Which came first: dancing or sewing? Betsy Lucas doesn’t quite know. She’s been dancing and sewing about as long as she can remember. “Both have been a part of my life since like the beginning of time,” Lucas says.
Career-wise, dancing has been primary. Lucas just completed her 10th season performing with Nevada Ballet Theatre, one sadly cut short by COVID-19. Before that, she danced with Oregon Ballet Theatre.
Over the years, Lucas has performed many lead roles, including Odette/Odile in Swan Lake, Wendy in Peter Pan and Clara in The Nutcracker. “She is such a strong dancer,” says colleague Krista Baker. “Even though she is petite, she is super powerful.”
As a company artist, Lucas is always wearing skirts and leotards. Dancing with NBT is a full-time job, so she spends hours moving and stretching in the typical uniform of tights, leotard and skirt.

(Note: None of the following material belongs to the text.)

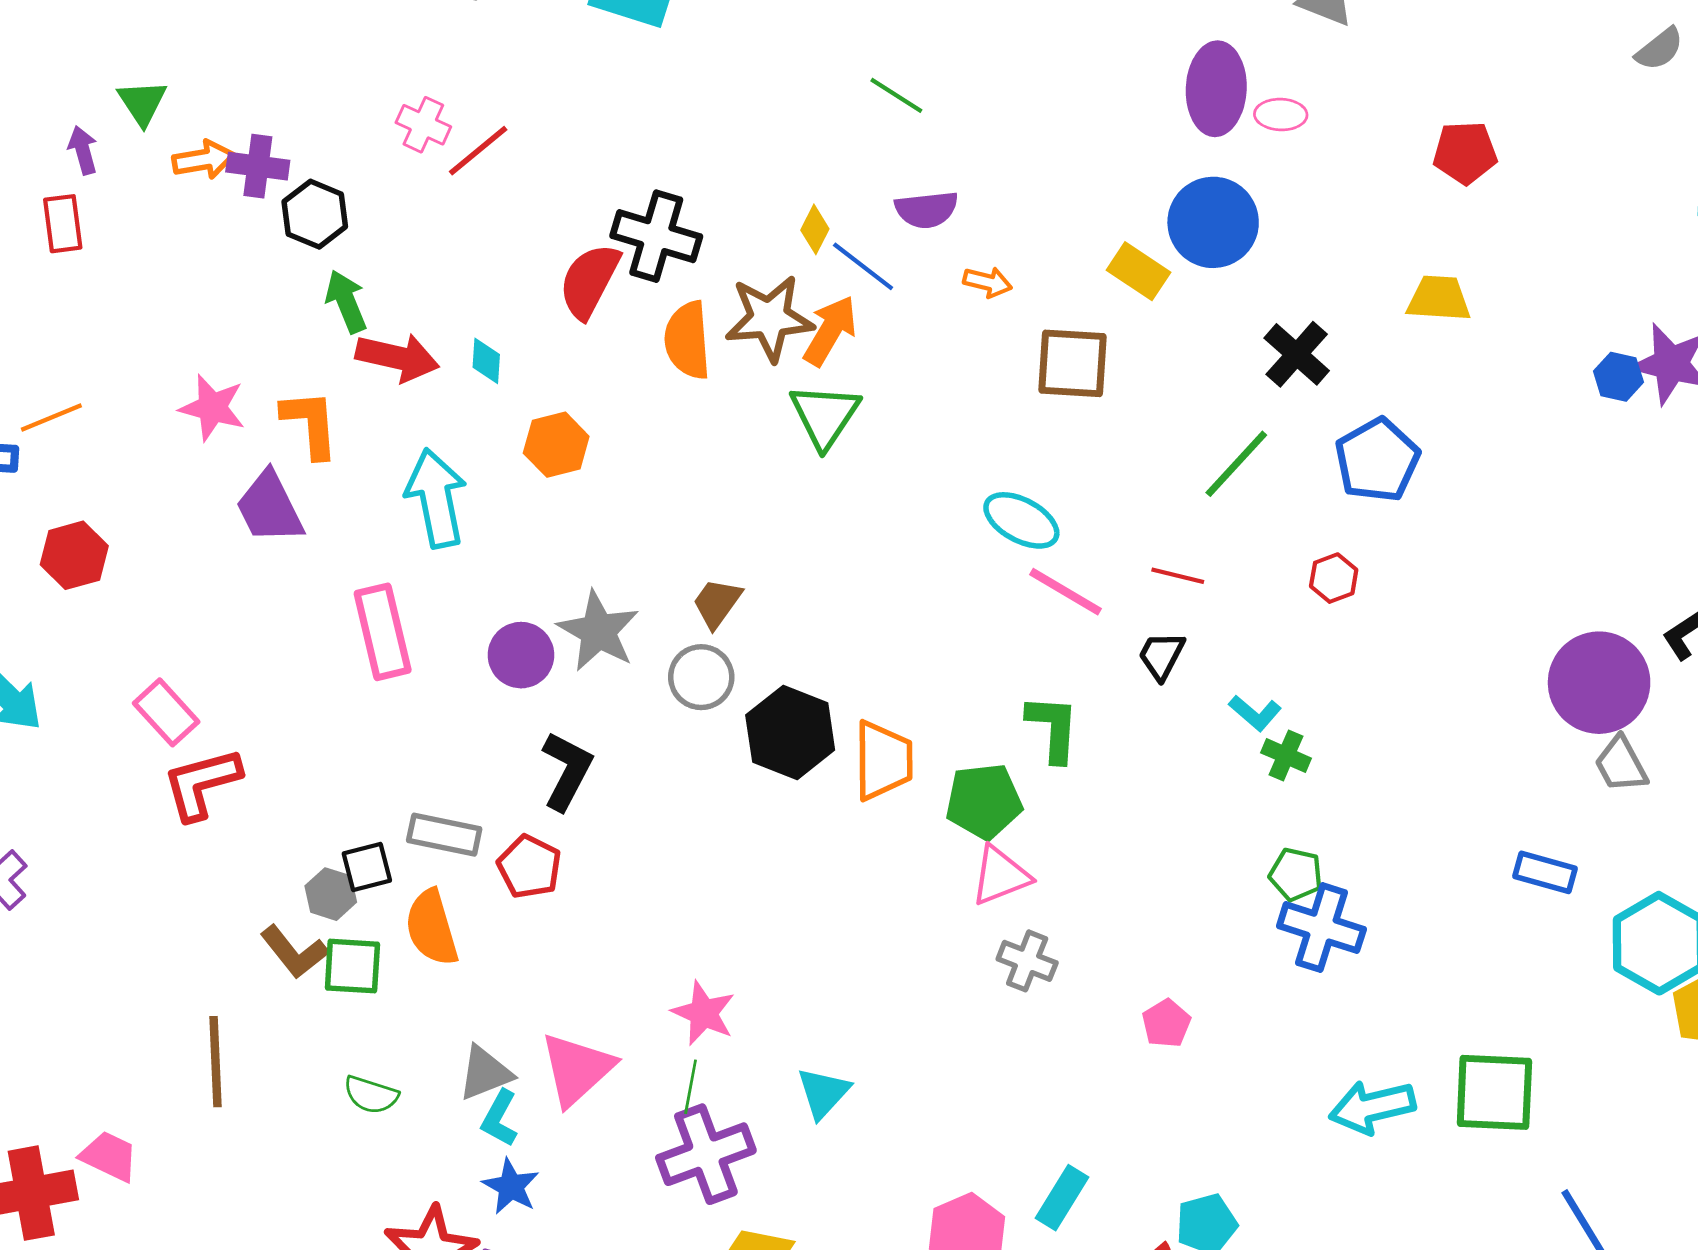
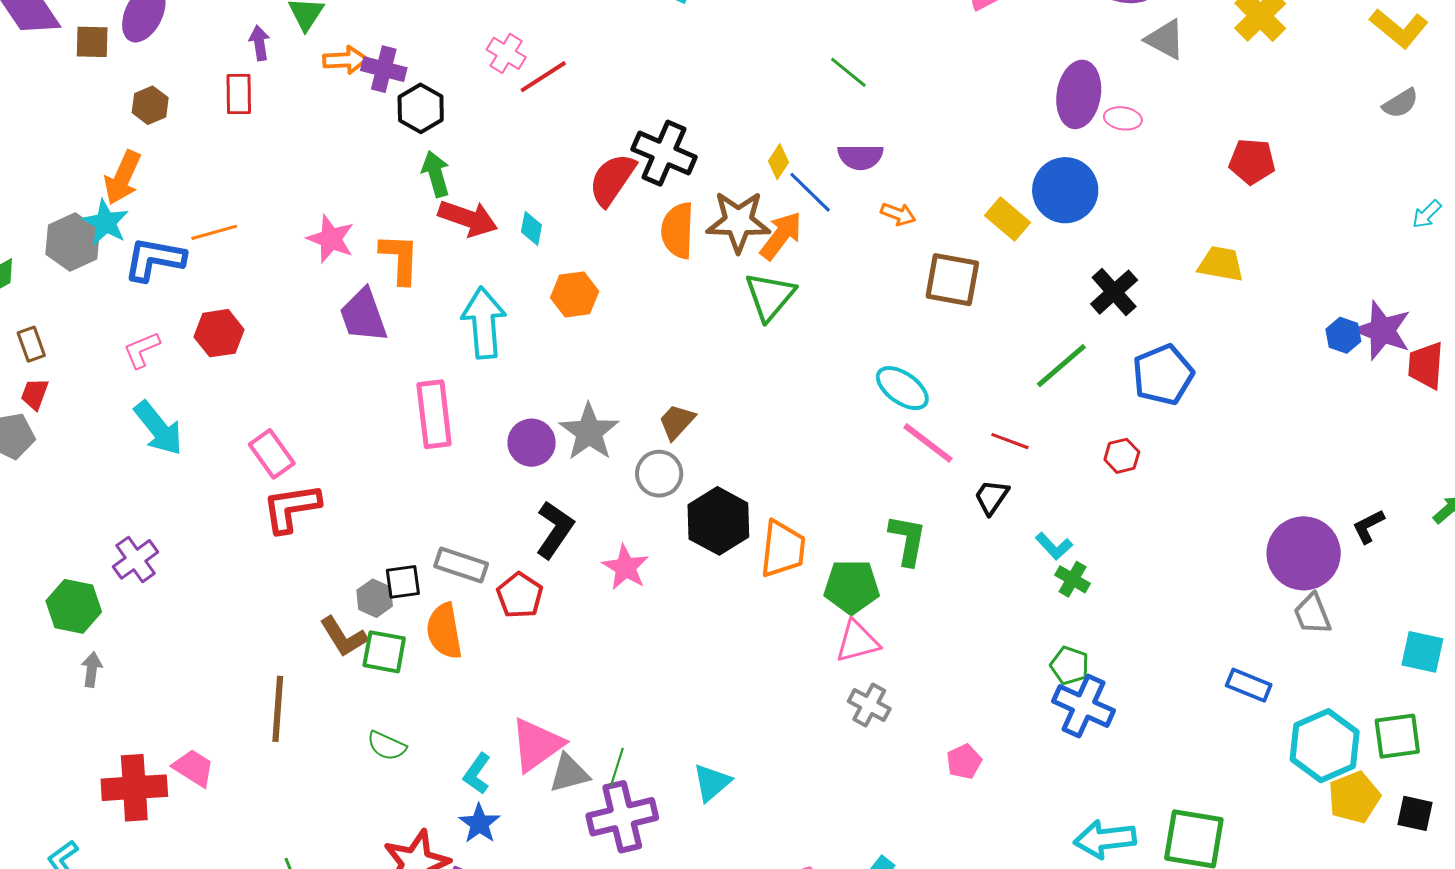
pink star: (704, 1013) -> (625, 567), moved
gray triangle: (485, 1073) -> (569, 773), moved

As a third-generation stitcher, Lucas learned how to sew from her mother and grandmother. One day, she wondered if she could combine her talents. Lucas invested in a serger, a type of sewing machine that can do a “four-way stretch” and can best handle the special needs of dancer fabrics such as chiffon.
“I would wear my skirts in rehearsal, and I had friends that would say, ‘Hey, I want to wear that one, too,” Lucas says. “So that’s kind of how it all got started.”
In 2017, she launched her own venture called Style En Pointe. She sells rehearsal skirts and sometimes tights and leotards via the Instagram page @style.en.pointe. Skirts are $25 and face masks, a new addition for the pandemic, are $5.
Even those with two left feet might find inspiration in scrolling through posts featuring gauzy skirts, ombre tights and more. One shows a dancer wearing a delicate, green Style En Pointe outfit. Thanks to the magic of the internet, she spins back and forth eternally, like a dancer in a jewelry box.
“Dance, especially ballet, is all about the extension of lines that we create with our bodies and how can we make these lines look never-ending and effortless,” Lucas says. “I think that fashion and costume design does the same thing. They’re both pushing the extension of the human body and both showing [its] expression.”
Lucas finds inspiration from current fashion trends, high-fashion designers like Christian Dior and, most importantly, her own movement. “I have the advantage of getting to wear the product quite often,” she says.
She has learned what she likes: comfort and quality. And, of course, she loves the traditional aesthetics of ballet, which combines athleticism and femininity. “I think it really celebrates the beauty of a woman,” Lucas says.
In addition to rehearsal gear, Lucas creates and designs costumes. She has created them for the NBT’s annual collaboration with Cirque du Soleil, A Choreographers’ Showcase. Most recently, she made them for the world premiere of The Current at the Smith Center for the Performing Arts. That ballet was written by fellow NBT dancer Baker.
“I wanted Betsy to have artistic freedom when it came to designing the looks,” Baker says. Lucas also performed in the premiere, so she had intimate knowledge of the dance. “She knew the inspiration of the piece and how the movement felt on her own body, so she drew from that—along with my approval—and created the silhouette and design.
“They turned out so beautiful and helped bring my new ballet to life onstage. It was so fun to watch Betsy’s process and how much she seemed to enjoy it.”
Baker estimates that every woman in NBT’s company has at least one Lucas creation, and some men even have tights or shorts designed by her.
NBT’s performance venue, the Smith Center, is closed indefinitely due to the global pandemic, but Lucas is staying busy. She takes Zoom and Instagram Live dance classes at home. She cross-trains, walks her two German Shepherd mixes, works in her garden and bikes around Downtown. She’s also using the time to experiment with new ideas for Style En Pointe.
“I fully believe that if you enjoy the hobbies and you express yourself through different mediums of art, it can be really enjoyable and fulfilling,” she says.